What is expected
Return the entries in full, exactly as they were written.

Materials provided
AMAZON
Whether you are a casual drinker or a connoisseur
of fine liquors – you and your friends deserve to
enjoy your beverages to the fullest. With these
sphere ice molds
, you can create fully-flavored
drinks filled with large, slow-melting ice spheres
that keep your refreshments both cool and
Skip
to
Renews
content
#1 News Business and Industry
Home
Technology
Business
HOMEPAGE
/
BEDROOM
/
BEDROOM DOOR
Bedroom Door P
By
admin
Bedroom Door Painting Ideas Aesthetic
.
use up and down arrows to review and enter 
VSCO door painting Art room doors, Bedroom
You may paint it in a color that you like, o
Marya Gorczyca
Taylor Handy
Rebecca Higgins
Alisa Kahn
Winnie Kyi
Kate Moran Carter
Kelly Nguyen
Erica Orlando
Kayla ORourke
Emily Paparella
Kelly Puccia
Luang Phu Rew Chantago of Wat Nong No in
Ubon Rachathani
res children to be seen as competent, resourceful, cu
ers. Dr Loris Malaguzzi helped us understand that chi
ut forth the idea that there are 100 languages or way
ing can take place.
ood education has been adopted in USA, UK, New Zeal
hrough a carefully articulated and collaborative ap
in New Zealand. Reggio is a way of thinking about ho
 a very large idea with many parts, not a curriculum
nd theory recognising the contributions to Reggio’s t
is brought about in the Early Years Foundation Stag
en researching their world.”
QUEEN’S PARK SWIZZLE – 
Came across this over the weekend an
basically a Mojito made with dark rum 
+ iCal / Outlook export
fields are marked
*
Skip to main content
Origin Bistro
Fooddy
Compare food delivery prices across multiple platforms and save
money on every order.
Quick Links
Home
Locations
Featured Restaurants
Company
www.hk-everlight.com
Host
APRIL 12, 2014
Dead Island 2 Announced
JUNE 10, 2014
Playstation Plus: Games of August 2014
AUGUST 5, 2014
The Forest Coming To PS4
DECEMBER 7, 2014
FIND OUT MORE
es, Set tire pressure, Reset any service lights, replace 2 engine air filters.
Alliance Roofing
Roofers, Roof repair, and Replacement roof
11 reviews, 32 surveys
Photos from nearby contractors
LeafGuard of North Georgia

Solution to the problem
AMAZON
Whether you are a casual drinker or a connoisseur
of fine liquors – you and your friends deserve to
enjoy your beverages to the fullest. With these
sphere ice molds
, you can create fully-flavored
drinks filled with large, slow-melting ice spheres
that keep your refreshments both cool and
Skip
to
Renews
content
#1 News Business and Industry
Home
Technology
Business
HOMEPAGE
/
BEDROOM
/
BEDROOM DOOR
Bedroom Door P
By
admin
Bedroom Door Painting Ideas Aesthetic
.
use up and down arrows to review and enter 
VSCO door painting Art room doors, Bedroom
You may paint it in a color that you like, o
Marya Gorczyca
Taylor Handy
Rebecca Higgins
Alisa Kahn
Winnie Kyi
Kate Moran Carter
Kelly Nguyen
Erica Orlando
Kayla ORourke
Emily Paparella
Kelly Puccia
Luang Phu Rew Chantago of Wat Nong No in
Ubon Rachathani
res children to be seen as competent, resourceful, cu
ers. Dr Loris Malaguzzi helped us understand that chi
ut forth the idea that there are 100 languages or way
ing can take place.
ood education has been adopted in USA, UK, New Zeal
hrough a carefully articulated and collaborative ap
in New Zealand. Reggio is a way of thinking about ho
 a very large idea with many parts, not a curriculum
nd theory recognising the contributions to Reggio’s t
is brought about in the Early Years Foundation Stag
en researching their world.”
QUEEN’S PARK SWIZZLE – 
Came across this over the weekend an
basically a Mojito made with dark rum 
+ iCal / Outlook export
fields are marked
*
Skip to main content
Origin Bistro
Fooddy
Compare food delivery prices across multiple platforms and save
money on every order.
Quick Links
Home
Locations
Featured Restaurants
Company
www.hk-everlight.com
Host
APRIL 12, 2014
Dead Island 2 Announced
JUNE 10, 2014
Playstation Plus: Games of August 2014
AUGUST 5, 2014
The Forest Coming To PS4
DECEMBER 7, 2014
FIND OUT MORE
es, Set tire pressure, Reset any service lights, replace 2 engine air filters.
Alliance Roofing
Roofers, Roof repair, and Replacement roof
11 reviews, 32 surveys
Photos from nearby contractors
LeafGuard of North Georgia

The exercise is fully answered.